As an ecologist, if I could spare the time, I'd list some of the myraid species of terrestrial and marine life that put effort into developing, storing & conserving resources for future well-being.

What some Americans now claim to be human nature is no more than what they've been taught to believe by the propagandists of consumption. The conduct they claim to be universal is actually no more than a relatively recent materialist ideology.

regards,

Backstop

are there any examples where they set aside resources for more than one season/generation?
Bees will store vast amounts of honey--enough that humans can take large amounts and still leave the bees with enough to make it through the winter.  Bees also build hives that last for many generation of bees.

Of course it's also true that bees don't "think" about putting honey aside for the future.  Bees just do what bees do.

Yes, massive civil structures that take almost a generation to build.
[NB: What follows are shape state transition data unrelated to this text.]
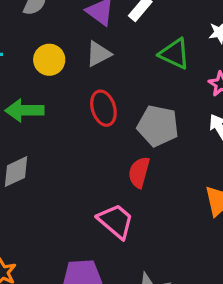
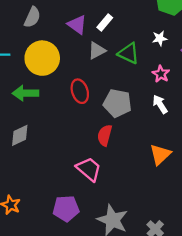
gray triangle: (99, 54) -> (97, 51), moved
yellow circle: (49, 60) -> (42, 58), size x1.6

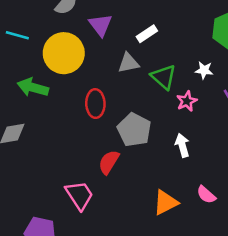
purple triangle: (77, 25) -> (100, 25), moved
pink star: (161, 74) -> (187, 101), moved

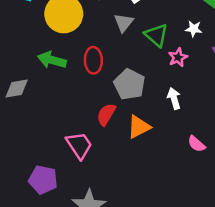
gray triangle: (128, 63) -> (124, 23), turned -40
green arrow: (33, 87) -> (52, 60), moved
orange triangle: (166, 203) -> (139, 127), moved

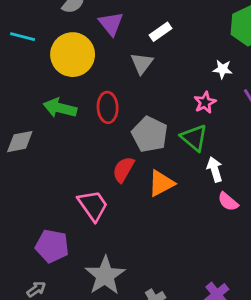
green triangle: (156, 35) -> (194, 138), moved
white arrow: (174, 98) -> (215, 169), moved

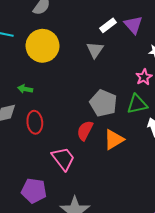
purple triangle: (111, 24) -> (133, 25), moved
red ellipse: (108, 107) -> (35, 122), moved
green arrow: (60, 108) -> (25, 89), moved, size x0.6
green triangle: (194, 138) -> (137, 104), turned -50

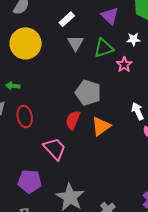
white rectangle: (108, 25) -> (67, 19), moved
green triangle: (137, 104) -> (104, 48), moved

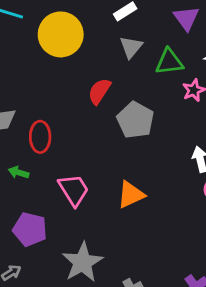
green arrow: (13, 86) -> (19, 173), moved
red semicircle: (73, 120) -> (99, 91), moved
orange triangle: (101, 126) -> (131, 195), moved

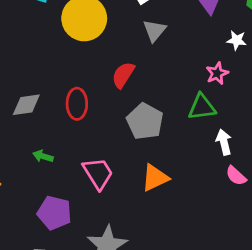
green triangle: (169, 62) -> (202, 107), moved
gray pentagon: (135, 120) -> (145, 121), moved
red ellipse: (40, 137) -> (77, 104), moved

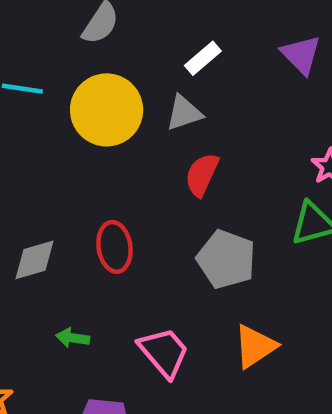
gray triangle: (154, 31) -> (184, 113), moved, turned 40
red semicircle: (123, 75) -> (202, 175), moved

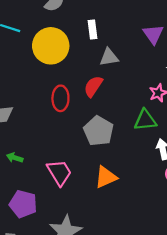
white rectangle: (203, 58) -> (93, 30), moved, turned -66
gray triangle: (184, 113) -> (109, 57), moved
red ellipse: (114, 247) -> (60, 98), moved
The Swiss voted in 1998 to do a twenty year, 31 billion Swiss franc (= to $1 trillion for US) upgrade of their rail system.  The keystone of the entire project will take 17 years to complete (from memory).
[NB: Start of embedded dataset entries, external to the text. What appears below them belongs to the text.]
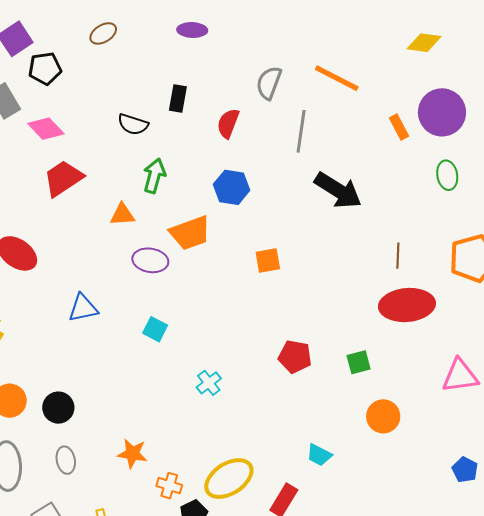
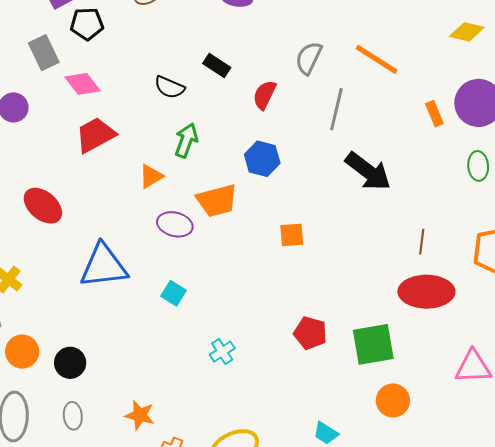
black rectangle: (178, 98) -> (217, 66), turned -72
orange triangle: (122, 215) -> (151, 176), turned -32
blue triangle: (83, 308) -> (104, 266), size x1.6
green square: (359, 362) -> (373, 344), size x1.8

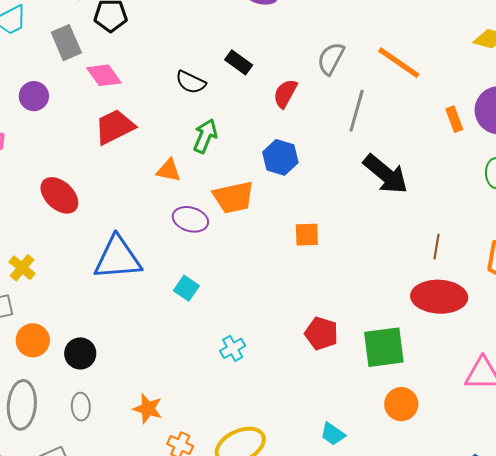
orange triangle: (151, 176) -> (169, 170), turned 40

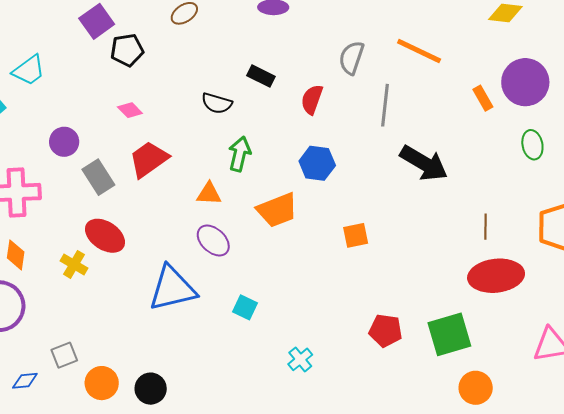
gray rectangle: (66, 43) -> (98, 177), moved
pink diamond: (104, 75) -> (130, 110), size x0.7
purple ellipse: (190, 219) -> (213, 241), moved, turned 36
yellow cross: (22, 268) -> (74, 264), moved

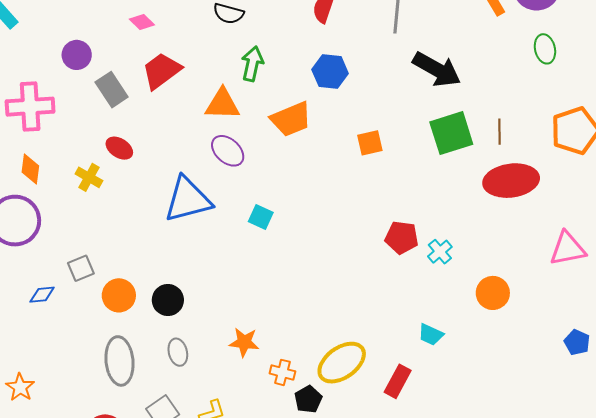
orange triangle: (209, 194) -> (222, 104), size x1.4
red ellipse: (105, 236) -> (119, 148), size x0.7
green square: (449, 334) -> (451, 133), moved
cyan cross: (300, 359) -> (440, 252), moved

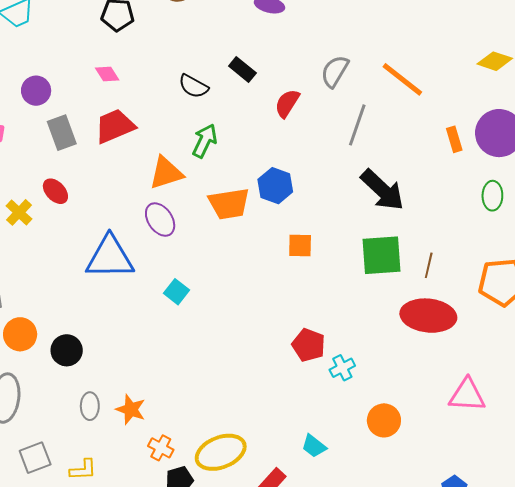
blue hexagon: (330, 72) -> (275, 186), moved
orange triangle: (222, 104) -> (166, 173), turned -33
gray ellipse: (178, 352) -> (90, 406), moved

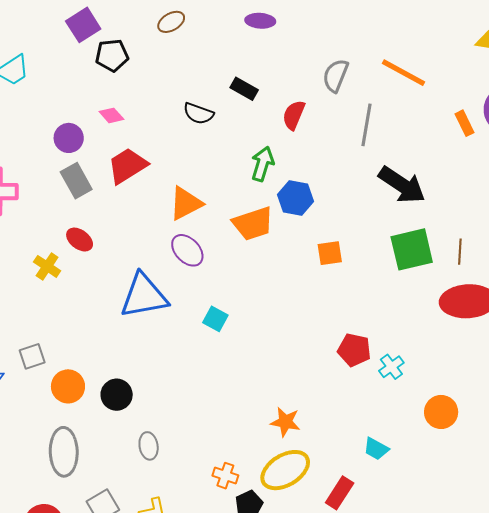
purple circle: (36, 91) -> (69, 138), moved
green arrow: (205, 141) -> (262, 164), moved
orange star: (131, 409) -> (285, 422), moved

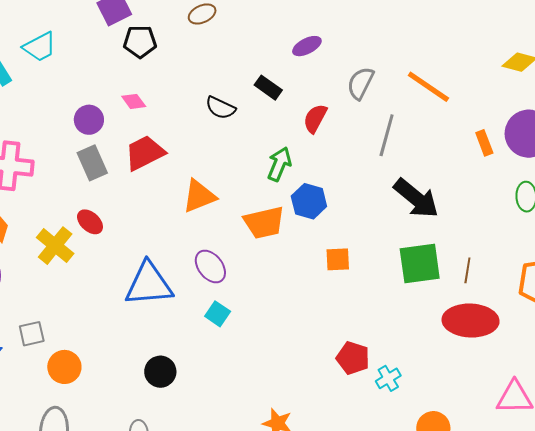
purple ellipse: (260, 21) -> (307, 46), moved, turned -36
purple ellipse: (187, 250) -> (210, 266), moved
yellow cross: (47, 266) -> (55, 246), size x1.4
black circle: (117, 395) -> (160, 372), moved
Miami wants to build a 103 mile elevated "subway" over 25 years.  90% of the population will be within 3 miles of a station, over half within 2 miles.  They are taking themselves a 1/2 ¢ sales tax to pay for it.

Large dams, etc.

well, i think modern "behavioral economics" is more biological (and scientific) in its footing than past generations armchair musings on human nature.

and i think behavioral economics does document a discounting of the future ("intertemporal choice," etc.).  such discounting may be an advantage because it is statistically correct ... but that's the whole point of the "black swan" argument, that we are less prepared (by nature) for the statistically infrequent.

... and peak oil is a classic black swan

"The Black Swan: Why Don't We Learn that We Don't Learn?"